Babies can cry as much as two to three hours in a 24-hour period, and living with the wailing isn’t easy. Babies cry for all sorts of reasons. Sometimes it’s easy to calm them down: All it takes is a feeding, a burp, a diaper change or your calm voice and gentle touch.
But then there are other times when your baby — possibly even because she’s going through a bout of colic — may seem inconsolable no matter what you do. It may even be enough to drive you to tears. But don’t lose hope. First, try to nail down the type of baby’s cries and rule out any obvious culprits (like a dirty diaper or an empty tummy) along with any symptoms of illness that warrant a call to the doctor, such as a fever or runny nose, or signs of pain, like swollen gums. Still got a fussy baby on your hands? Let’s read and find out hơ to soothe a crying baby.
Why do babies cry?
It’s tough when your baby won’t stop crying. You may worry that something is wrong with your child, that you’ll lose your cool, that your parenting skills aren’t up to the job, or that you’ll never connect with your baby. But you can handle it!
Babies cry for many reasons, and crying is the main way babies communicate. It’s the way they capture your attention and express their needs. At first, it may be difficult to interpret your baby’s different cries, but as you spend more time listening, you will become better at recognizing and meeting your child’s specific needs.
Common reasons babies cry
Sleepiness or fatigue
Wet or dirty diaper
Overstimulation from noise or activity
Colic, acid reflux, or food allergies
Pain or illness
Stranger anxiety or fear
Is your baby unresponsive or indifferent?
Most babies use crying to communicate and they will continue to cry or show that they are upset until a parent or caregiver responds to their needs. Other babies, instead of crying, become upset and then tune out and fail to show any emotion. If you think about it, you probably know more than one adult who acts this way when faced with difficulty.
An unresponsive baby might seem like an easy baby, because they may be quiet and agreeable. But a baby that doesn’t respond to you, the environment, and sensory influences needs help. Call your pediatrician right away.
Here are ways you can try to comfort a crying baby. It may take a few tries, but with patience and practice you’ll find out what works and what doesn’t for your baby.
Swaddle your baby in a large, thin blanket (ask your nurse or child’s doctor to show you how to do it correctly) to help her feel secure.
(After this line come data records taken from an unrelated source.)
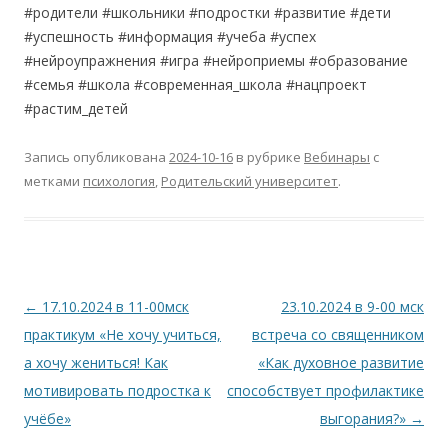
#родители #школьники #подростки #развитие #дети
#успешность #информация #учеба #успех
#нейроупражнения #игра #нейроприемы #образование
#семья #школа #современная_школа #нацпроект
#растим_детей
Запись опубликована
2024-10-16
в рубрике
Вебинары
с
метками
психология
,
Родительский университет
.
Навигация
←
17.10.2024 в 11-00мск
23.10.2024 в 9-00 мск
по
практикум «Не хочу учиться,
встреча со священником
записям
а хочу жениться! Как
«Как духовное развитие
мотивировать подростка к
способствует профилактике
учёбе»
выгорания?»
→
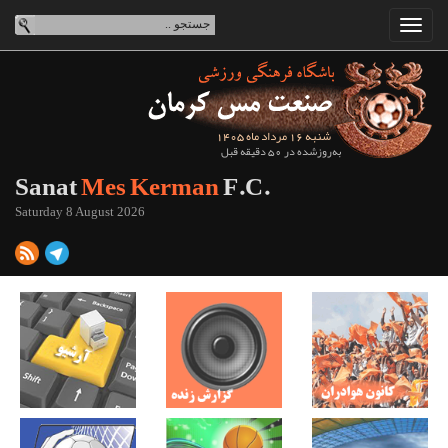
شنبه 16 مرداد ماه 1405
به‌روزشده در 50 دقیقه قبل
Sanat
Mes Kerman
F.C.
Saturday 8 August 2026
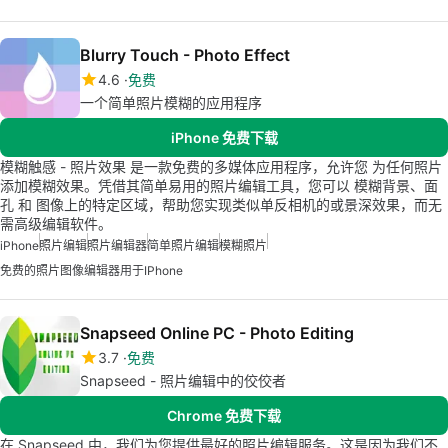
Blurry Touch - Photo Effect
4.6
免费
一个简单照片模糊的应用程序
iPhone 免费下载
模糊触感 - 照片效果 是一款免费的多媒体应用程序，允许您 为任何照片
添加模糊效果。凭借其简单易用的照片编辑工具，您可以 模糊背景、面
孔 和 图像上的特定区域，帮助您实现类似单反相机的或景深效果，而无
需高级编辑软件。
iPhone
照片编辑
照片编辑器
简单照片编辑
模糊照片
免费的照片图像编辑器用于iPhone
Snapseed Online PC - Photo Editing
3.7
免费
Snapseed - 照片编辑中的佼佼者
Chrome 免费下载
在 Snapseed 中，我们为您提供最好的照片编辑服务。这是因为我们不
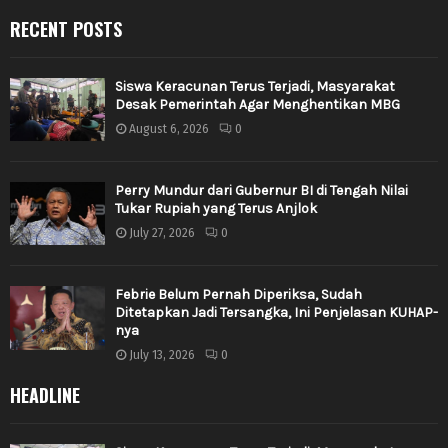
RECENT POSTS
Siswa Keracunan Terus Terjadi, Masyarakat
Desak Pemerintah Agar Menghentikan MBG
August 6, 2026
0
Perry Mundur dari Gubernur BI di Tengah Nilai
Tukar Rupiah yang Terus Anjlok
July 27, 2026
0
Febrie Belum Pernah Diperiksa, Sudah
Ditetapkan Jadi Tersangka, Ini Penjelasan KUHAP-
nya
July 13, 2026
0
HEADLINE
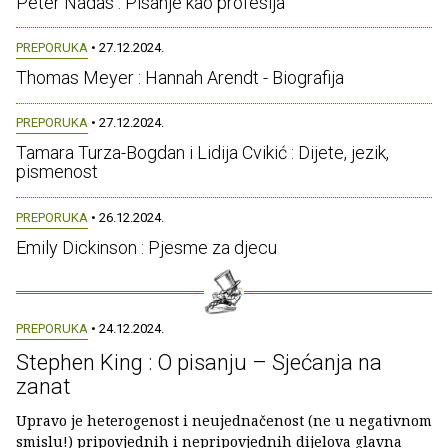
Péter Nádas : Pisanje kao profesija
PREPORUKA
• 27.12.2024.
Thomas Meyer : Hannah Arendt - Biografija
PREPORUKA
• 27.12.2024.
Tamara Turza-Bogdan i Lidija Cvikić : Dijete, jezik,
pismenost
PREPORUKA
• 26.12.2024.
Emily Dickinson : Pjesme za djecu
PREPORUKA
• 24.12.2024.
Stephen King : O pisanju – Sjećanja na
zanat
Upravo je heterogenost i neujednačenost (ne u negativnom
smislu!) pripovjednih i nepripovjednih dijelova glavna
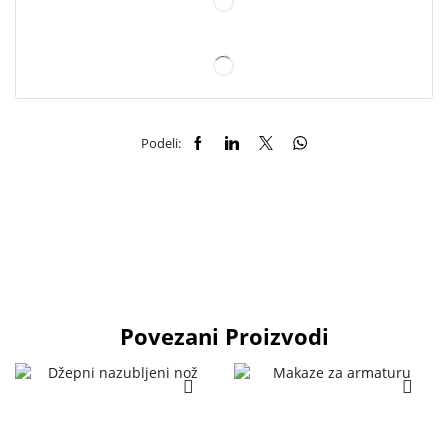
Podeli:
Povezani Proizvodi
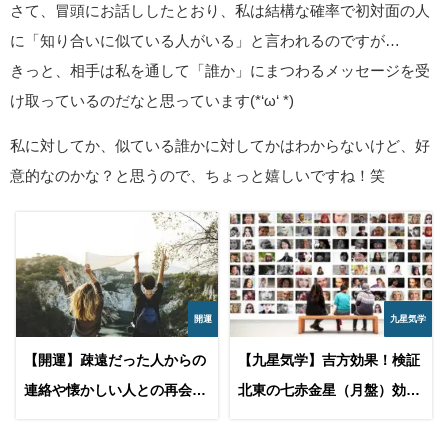
さて、冒頭にお話ししたとおり、私は結構な確率で初対面の人
に「知り合いに似ている人がいる」と言われるのですが…
きっと、相手は私を通して「誰か」にまつわるメッセージを受
け取っているのだなと思っています(*‘ω‘ *)
私に対してか、似ている誰かに対してかはわからないけど、好
意的なのかな？と思うので、ちょっと嬉しいですね！笑
開運
九星気学
【開運】疎遠だった人からの
【九星気学】吉方効果！検証
連絡や懐かしい人との再会が
北東の七赤金星（月盤）効果
示すスピリチュアルなサイン
で人間関係の良い変化を実感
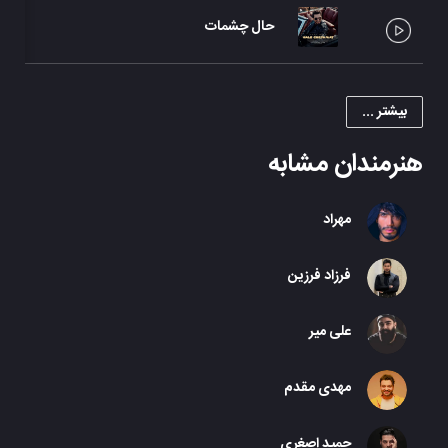
حال چشمات
بیشتر ...
هنرمندان مشابه
مهراد
فرزاد فرزین
علی میر
مهدی مقدم
حمید اصغری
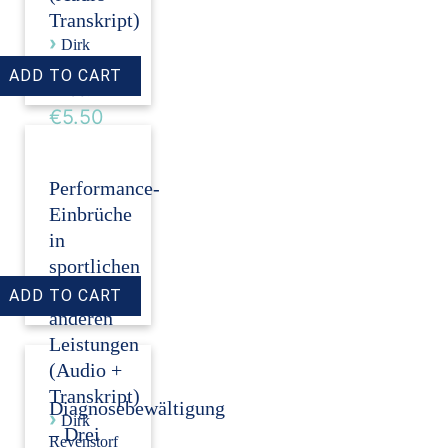
Transkript)
›
Dirk
Revenstorf
Price:
€5.50
Performance-
Einbrüche
in
sportlichen
und
anderen
Leistungen
(Audio +
Transkript)
Diagnosebewältigung
›
Dirk
– Drei
Revenstorf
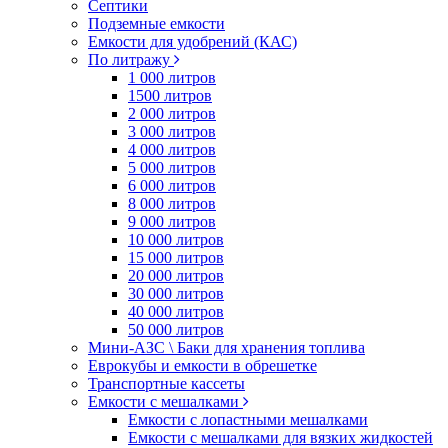
Септики
Подземные емкости
Емкости для удобрений (КАС)
По литражу
1 000 литров
1500 литров
2 000 литров
3 000 литров
4 000 литров
5 000 литров
6 000 литров
8 000 литров
9 000 литров
10 000 литров
15 000 литров
20 000 литров
30 000 литров
40 000 литров
50 000 литров
Мини-АЗС \ Баки для хранения топлива
Еврокубы и емкости в обрешетке
Транспортные кассеты
Емкости с мешалками
Емкости с лопастными мешалками
Емкости с мешалками для вязких жидкостей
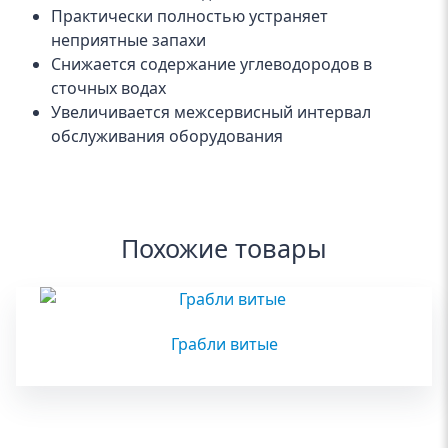
Практически полностью устраняет
неприятные запахи
Снижается содержание углеводородов в
сточных водах
Увеличивается межсервисный интервал
обслуживания оборудования
Похожие товары
Грабли витые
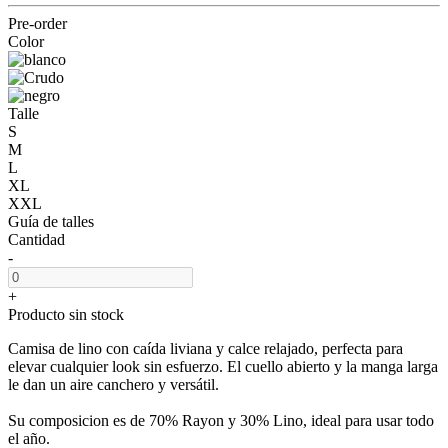
Pre-order
Color
Talle
S
M
L
XL
XXL
Guía de talles
Cantidad
-
+
Producto sin stock
Camisa de lino con caída liviana y calce relajado, perfecta para
elevar cualquier look sin esfuerzo. El cuello abierto y la manga larga
le dan un aire canchero y versátil.
Su composicion es de 70% Rayon y 30% Lino, ideal para usar todo
el año.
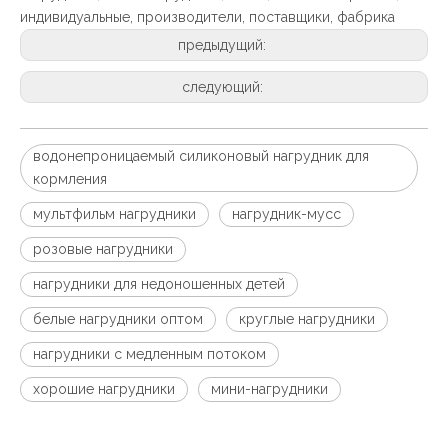
индивидуальные, производители, поставщики, фабрика
предыдущий:
следующий:
водонепроницаемый силиконовый нагрудник для
кормления
мультфильм нагрудники
нагрудник-мусс
розовые нагрудники
нагрудники для недоношенных детей
белые нагрудники оптом
круглые нагрудники
нагрудники с медленным потоком
хорошие нагрудники
мини-нагрудники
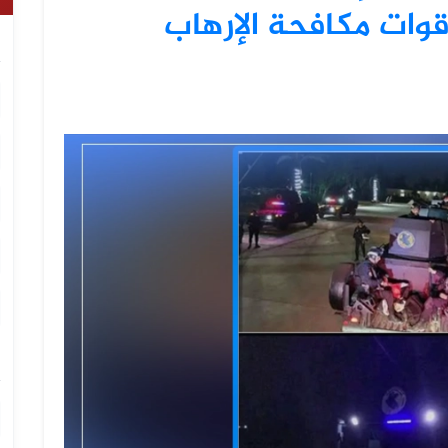
قوات مكافحة الإرهاب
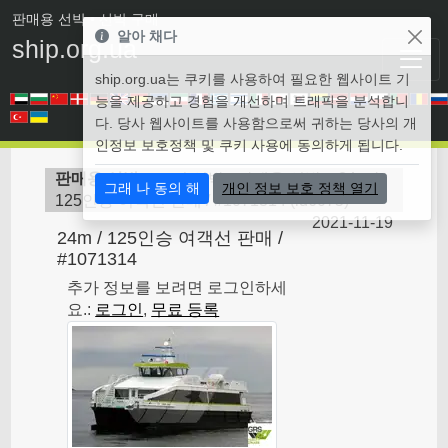
판매용 선박
• 선박 구매
알아 채다
ship.org.ua
ship.org.ua는 쿠키를 사용하여 필요한 웹사이트 기
능을 제공하고 경험을 개선하며 트래픽을 분석합니
다. 당사 웹사이트를 사용함으로써 귀하는 당사의 개
인정보 보호정책 및 쿠키 사용에 동의하게 됩니다.
판매용 선박
>
모터 선박 - 판매용 선박
>
24m /
그래 나 동의 해
개인 정보 보호 정책 열기
125인승 여객선 판매 / #1071314
(
id6075
)
2021-11-19
24m / 125인승 여객선 판매 /
#1071314
추가 정보를 보려면 로그인하세
요.:
로그인
,
무료 등록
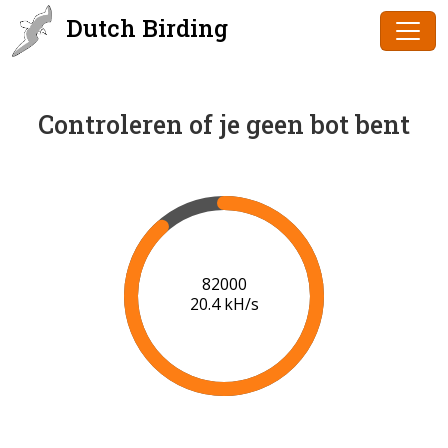
Dutch Birding
Controleren of je geen bot bent
84000
20.4 kH/s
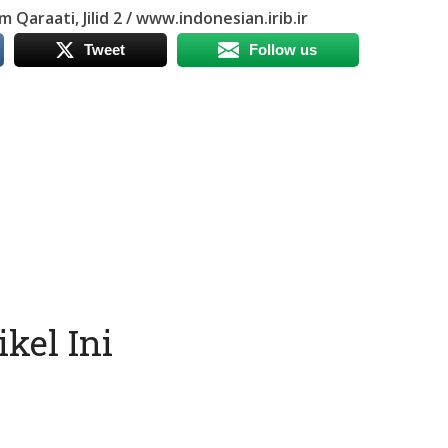
 Qaraati, Jilid 2 / www.indonesian.irib.ir
Tweet
Follow us
kel Ini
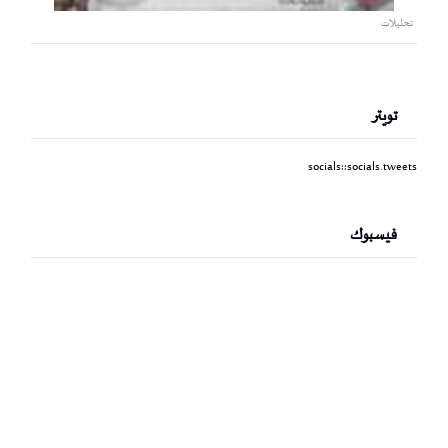
تحليلات
تويتر
socials::socials.tweets
فيسبوك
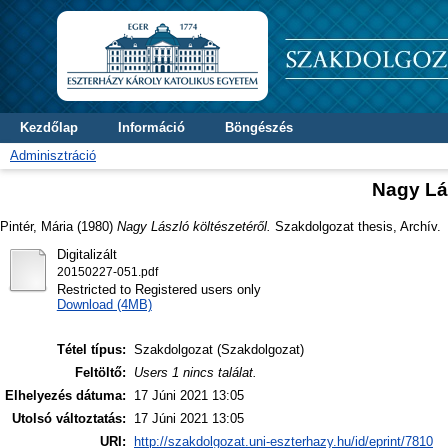
Kezdőlap
Információ
Böngészés
Adminisztráció
Nagy Lás
Pintér, Mária
(1980)
Nagy László költészetéről.
Szakdolgozat thesis, Archív.
Digitalizált
20150227-051.pdf
Restricted to Registered users only
Download (4MB)
Tétel típus:
Szakdolgozat (Szakdolgozat)
Feltöltő:
Users 1 nincs találat.
Elhelyezés dátuma:
17 Júni 2021 13:05
Utolsó változtatás:
17 Júni 2021 13:05
URI:
http://szakdolgozat.uni-eszterhazy.hu/id/eprint/7810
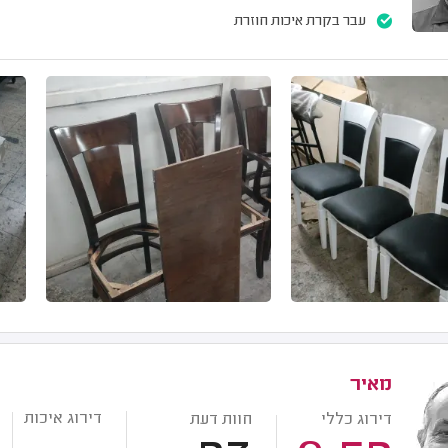
עבר בקרת איכות חוזרת
מאיר
דירוג איכות
דירוג כללי
חוות דעת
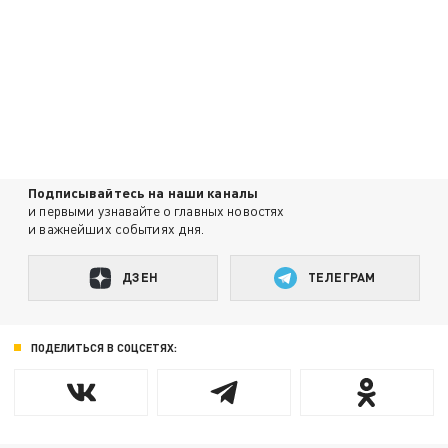
Подписывайтесь на наши каналы
и первыми узнавайте о главных новостях
и важнейших событиях дня.
ДЗЕН
ТЕЛЕГРАМ
ПОДЕЛИТЬСЯ В СОЦСЕТЯХ:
Hold your baby in your arms and place her body on her left side to help digestion or stomach for support. Gently rub her back. If your baby goes to sleep, remember to always lay her down in her crib on her back.
Turn on a calming sound. Sounds that remind babies of being inside the womb may be calming, such as a white noise device, the humming sound of a fan, or the recording of a heartbeat.
Walk your baby in a body carrier or rock her. Calming motions remind babies of movements they felt in the womb.
Avoid overfeeding your baby because this may also make her uncomfortable. Try to wait at least 2 to 2½ hours from the beginning of one feeding to the next.
If it is not yet time to feed your baby, offer the pacifier or help your baby find her thumb or finger. Many babies are calmed by sucking.
If food sensitivity is the cause of discomfort, a change in diet may help.
For breastfed babies: Moms may try changing their own diet. See if your baby gets less fussy if you cut down on milk products or caffeine. If there is no difference after making the dietary changes, resume your usual diet. Avoiding spicy or gassy foods like onions or cabbage has worked for some moms, but this has not been scientifically proven.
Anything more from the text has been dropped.